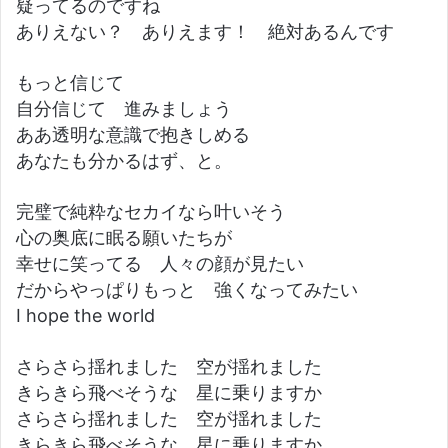
疑ってるのですね
ありえない？ ありえます！ 絶対あるんです
もっと信じて
自分信じて 進みましょう
ああ透明な意識で抱きしめる
あなたも分かるはず、と。
完璧で純粋なセカイなら叶いそう
心の奥底に眠る願いたちが
幸せに笑ってる 人々の顔が見たい
だからやっぱりもっと 強くなってみたい
I hope the world
さらさら揺れました 空が揺れました
きらきら飛べそうな 星に乗りますか
さらさら揺れました 空が揺れました
きらきら飛べそうな 星に乗りますか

◆ WHAT TO DO ◆
Return the line where "あなたも分かるはず、と。" appears, then every line after it to the end of the listing, all exactly as written.

◆ EXPECTED ANSWER ◆
あなたも分かるはず、と。
完璧で純粋なセカイなら叶いそう
心の奥底に眠る願いたちが
幸せに笑ってる 人々の顔が見たい
だからやっぱりもっと 強くなってみたい
I hope the world
さらさら揺れました 空が揺れました
きらきら飛べそうな 星に乗りますか
さらさら揺れました 空が揺れました
きらきら飛べそうな 星に乗りますか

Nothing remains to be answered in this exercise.